Research from Washington University in St. Louis has identified variations in brain scans that they believe identify portions of the brain that are responsible for intelligence.

As suspected (and as explained by cartoons) brain size does play a small role; they said that brain size accounts for 6.7 percent of variance in intelligence. Recent research has placed the brain's prefrontal cortex, a region just behind the forehead, as providing for 5 percent of the variation in intelligence between people.

The research from Washington University targets the left prefrontal cortex, and the strength of neural connections that it has to the rest of the brain. They think that these differences account for 10 percent of differences in intelligence among people. The study is the first to connect those differences to intelligence in people.

Researchers took functional magnetic resonance imaging scans, or fMRIs, of participants while they rested passively. Their performance of tasks that tested their fluid intelligence (the ability to reason quickly and use abstract thinking) and cognitive control were conducted outside of the scanner, and researchers estimated on connectivity levels. The results of the tests were consistent with increased activity in the prefrontal cortex and higher levels of neural connectivity.
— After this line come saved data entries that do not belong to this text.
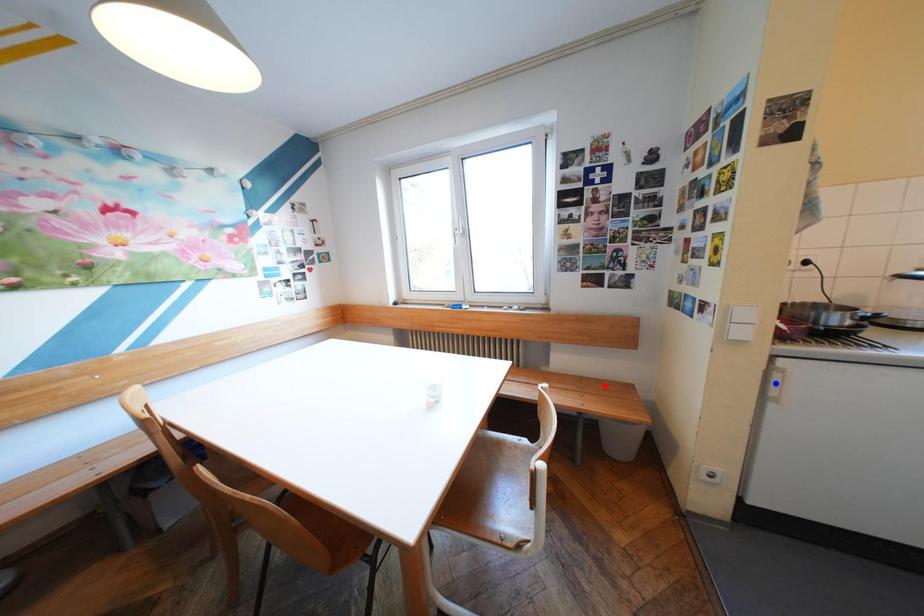 Question: Which of the two points in the image is closer to the camera?

Choices:
 (A) Blue point is closer.
 (B) Red point is closer.

Answer: (A) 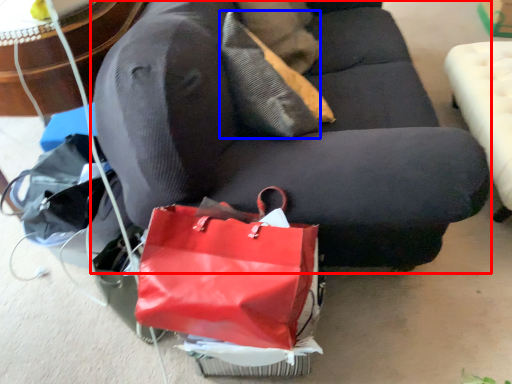 Question: Which of the following is the closest to the observer, studio couch (highlighted by a red box) or pillow (highlighted by a blue box)?

Choices:
 (A) studio couch
 (B) pillow

Answer: (A) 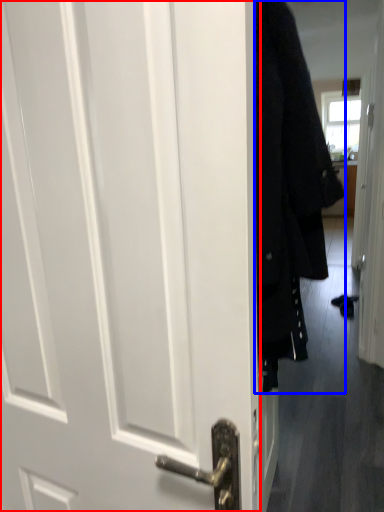 Question: Which object appears farthest to the camera in this image, door (highlighted by a red box) or coat (highlighted by a blue box)?

Choices:
 (A) door
 (B) coat

Answer: (B) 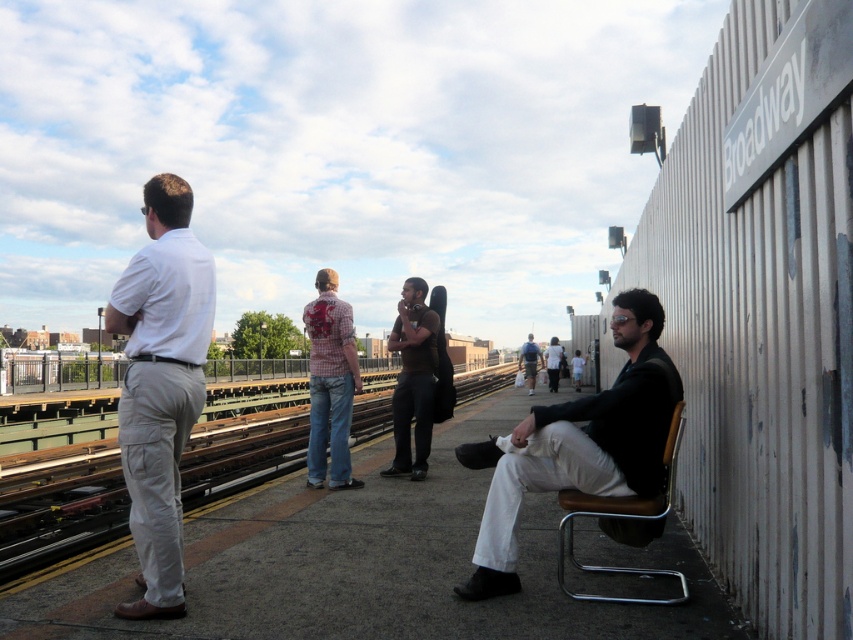 Question: Can you confirm if checkered fabric shirt at center is positioned below white cotton shirt at center?

Choices:
 (A) no
 (B) yes

Answer: (A)

Question: From the image, what is the correct spatial relationship of smooth metal train track at lower left in relation to white cotton shirt at center?

Choices:
 (A) left
 (B) right

Answer: (A)

Question: Which point is farther from the camera taking this photo?

Choices:
 (A) (671, 602)
 (B) (56, 548)
 (C) (518, 368)
 (D) (552, 344)

Answer: (C)

Question: Which point is farther to the camera?

Choices:
 (A) (537, 344)
 (B) (416, 378)

Answer: (A)

Question: Is matte black jacket at right closer to the viewer compared to smooth metal train track at lower left?

Choices:
 (A) no
 (B) yes

Answer: (B)

Question: Which is nearer to the white cotton shirt at left?

Choices:
 (A) white cotton shirt at center
 (B) matte black jacket at right

Answer: (B) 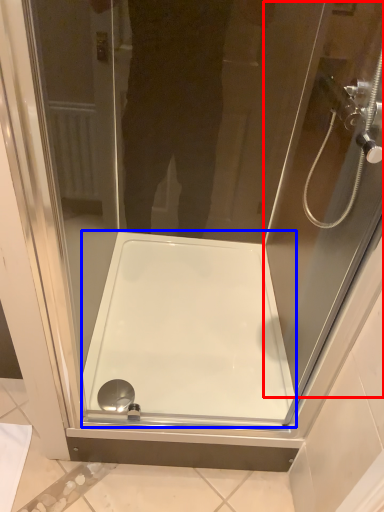 Question: Among these objects, which one is nearest to the camera, screen door (highlighted by a red box) or bath (highlighted by a blue box)?

Choices:
 (A) screen door
 (B) bath

Answer: (A) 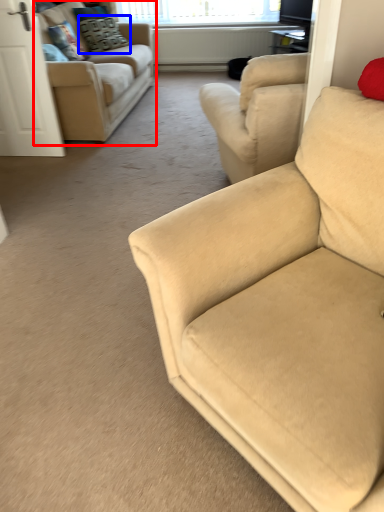 Question: Which object appears farthest to the camera in this image, studio couch (highlighted by a red box) or pillow (highlighted by a blue box)?

Choices:
 (A) studio couch
 (B) pillow

Answer: (B) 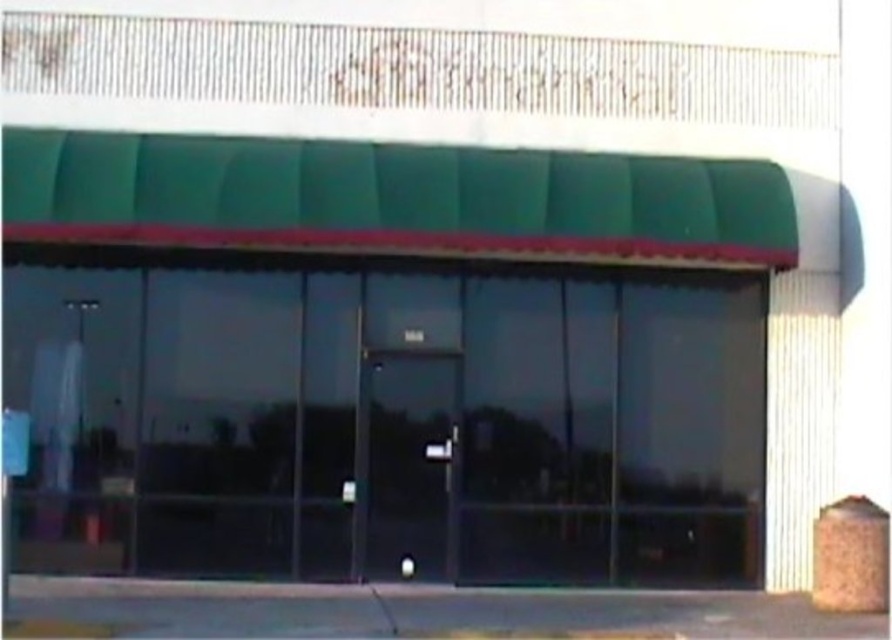 You are a delivery person trying to see if the transparent glass window at center and the transparent glass door at center are the same height. What can you observe about their heights?

The transparent glass window at center has a greater height compared to the transparent glass door at center, so they are not the same height.

You are a delivery person trying to enter the building through the transparent glass door at center. The door is slightly ajar, but you notice the transparent glass window at center is wider than the door. How might the width difference affect your ability to carry a large package through the door?

The transparent glass window at center is wider than the transparent glass door at center. Since the door is narrower than the window, you may need to adjust your approach when carrying a large package through the transparent glass door at center to ensure it fits through the narrower opening. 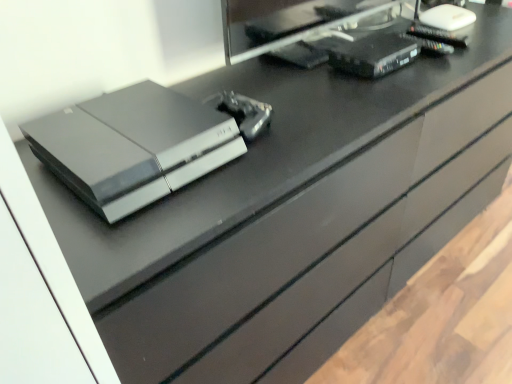 This screenshot has height=384, width=512. I want to click on free spot in front of black plastic router at upper right, positioned as the 1th equipment in back-to-front order, so click(382, 90). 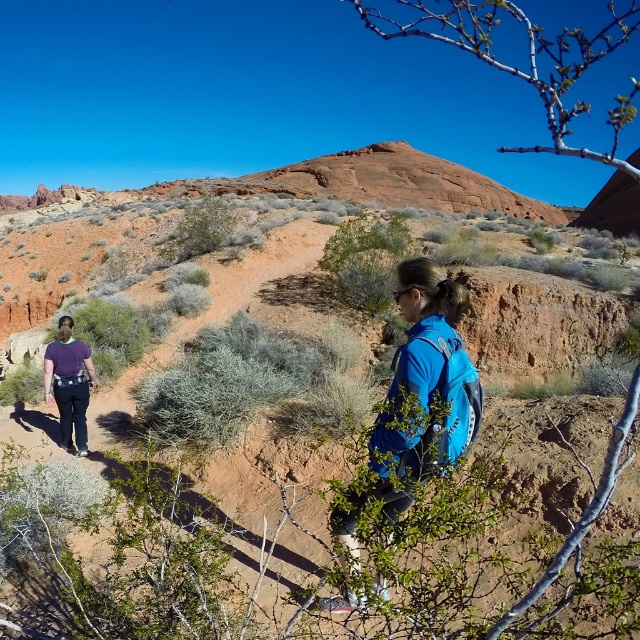 You are a hiker trying to decide which backpack to take with you on your desert hike. You see the blue fabric backpack at center and the purple fabric backpack at lower left. Which backpack is easier to reach without moving from your current position?

The blue fabric backpack at center is closer to the viewer than the purple fabric backpack at lower left, so it is easier to reach without moving from your current position.

You are a hiker in the desert and you see two backpacks, the blue fabric backpack at center and the purple fabric backpack at lower left. Which backpack is positioned to the right side of the other?

The blue fabric backpack at center is to the right of the purple fabric backpack at lower left. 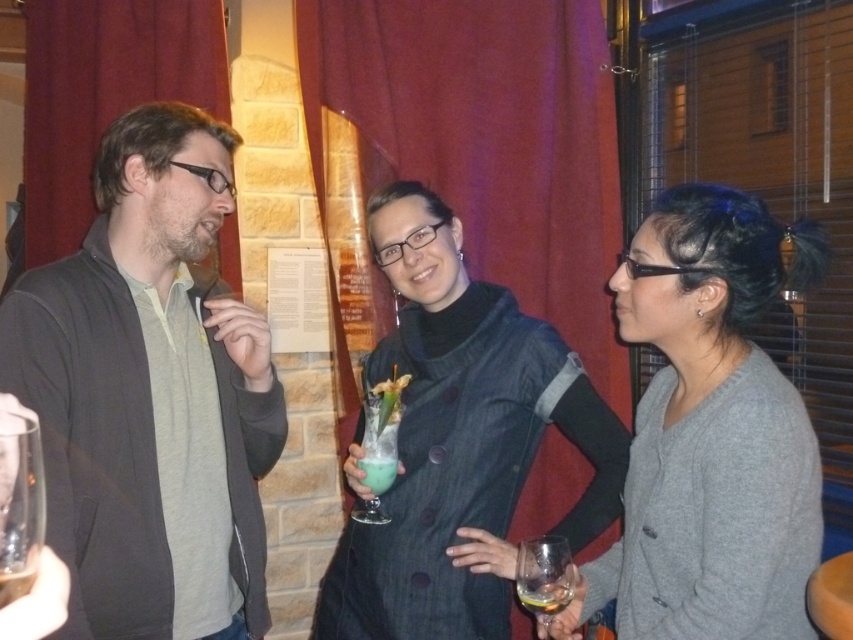 You are a bartender who needs to serve a customer. You have two glasses available in the scene. Which glass, the translucent glass at lower right or the clear glass at lower left, should you choose if you need to serve a larger drink?

The translucent glass at lower right is bigger than the clear glass at lower left, so you should choose the translucent glass at lower right to serve a larger drink.

You are at a social event and want to grab a drink. There are two glasses in view. The translucent glass at lower right and the green frosted glass at center. Which glass is closer to the floor?

The translucent glass at lower right is located below the green frosted glass at center, so it is closer to the floor.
Study co-author Todd Braver, professor of psychology in Washington University's College of Arts and Sciences and of neurosciences at the university's School of Medicine, says that the research suggests that part of what it means to be intelligent is the hard-working nature of the left prefrontal cortex and the other part is the connections between that area and the rest of the brain.
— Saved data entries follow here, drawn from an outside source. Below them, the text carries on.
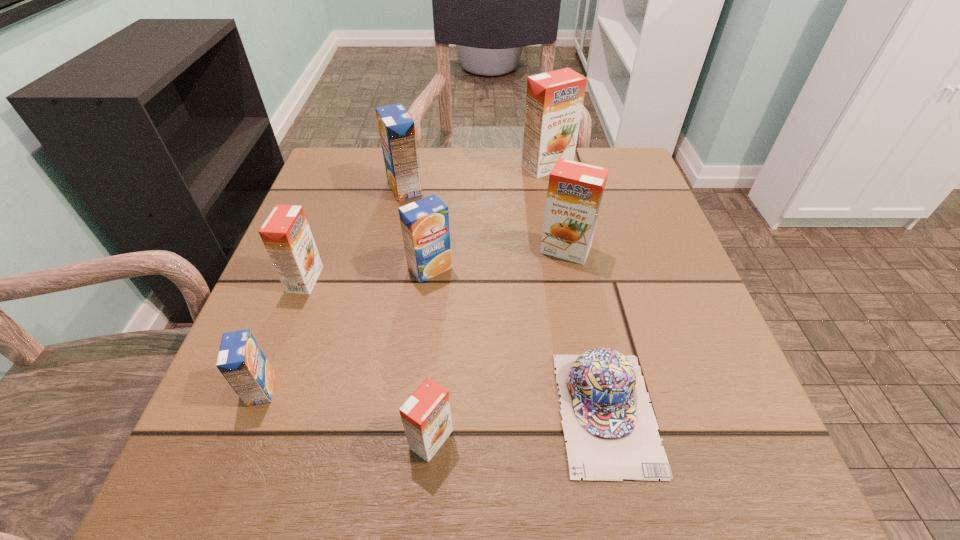 Locate which object is the fourth closest to the farthest orange orange juice. Please provide its 2D coordinates. Your answer should be formatted as a tuple, i.e. [(x, y)], where the tuple contains the x and y coordinates of a point satisfying the conditions above.

[(286, 234)]

At what (x,y) coordinates should I click in order to perform the action: click on orange_juice that is the second nearest to the second farthest orange orange juice. Please return your answer as a coordinate pair (x, y). Looking at the image, I should click on click(554, 100).

Locate which orange_juice ranks in proximity to the second smallest blue orange_juice. Please provide its 2D coordinates. Your answer should be formatted as a tuple, i.e. [(x, y)], where the tuple contains the x and y coordinates of a point satisfying the conditions above.

[(286, 234)]

Identify the location of orange orange juice that stands as the second closest to the second farthest orange orange juice. (426, 416).

Select which orange orange juice is the closest to the second farthest orange orange juice. Please provide its 2D coordinates. Your answer should be formatted as a tuple, i.e. [(x, y)], where the tuple contains the x and y coordinates of a point satisfying the conditions above.

[(554, 100)]

This screenshot has width=960, height=540. What are the coordinates of `blue orange_juice that is the closest to the nearest orange_juice` in the screenshot? It's located at (241, 361).

Choose which blue orange_juice is the third nearest neighbor to the second farthest orange orange juice. Please provide its 2D coordinates. Your answer should be formatted as a tuple, i.e. [(x, y)], where the tuple contains the x and y coordinates of a point satisfying the conditions above.

[(241, 361)]

Where is `vacant space that satisfies the following two spatial constraints: 1. on the back side of the farthest blue orange_juice; 2. on the right side of the leftmost blue orange_juice`? The height and width of the screenshot is (540, 960). vacant space that satisfies the following two spatial constraints: 1. on the back side of the farthest blue orange_juice; 2. on the right side of the leftmost blue orange_juice is located at coordinates (338, 188).

The width and height of the screenshot is (960, 540). I want to click on free region that satisfies the following two spatial constraints: 1. on the back side of the smallest blue orange_juice; 2. on the right side of the second biggest blue orange_juice, so click(x=307, y=268).

The height and width of the screenshot is (540, 960). Identify the location of free space that satisfies the following two spatial constraints: 1. on the front side of the biggest blue orange_juice; 2. on the right side of the nearest orange orange juice. (353, 440). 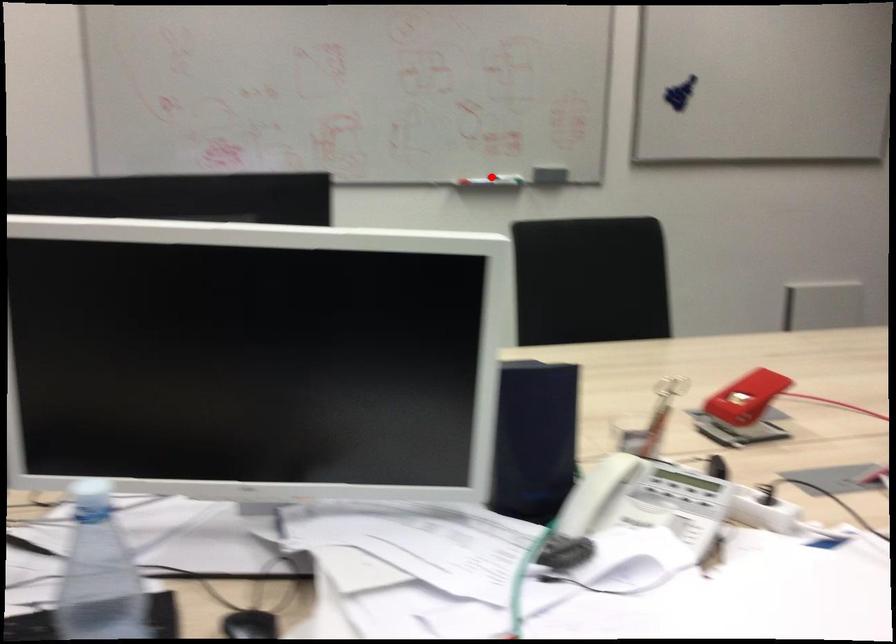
The Washington University researchers believe the prefrontal cortex to be the "flexible hub" that uses its connectivity to monitor, coordinate, and guide other regions of the brain.

The study is perhaps limited by the fact that the tests were conducted outside of scanners, and thus some brain activity was estimated. In addition, some people, like psychologist Howard Gardner, believe in seven to nine other types of intelligences – verbal, visual, physical, musical, mathematical, introspective, interpersonal, naturalist, and existential.

The study was published in Neuroscience of Intelligence.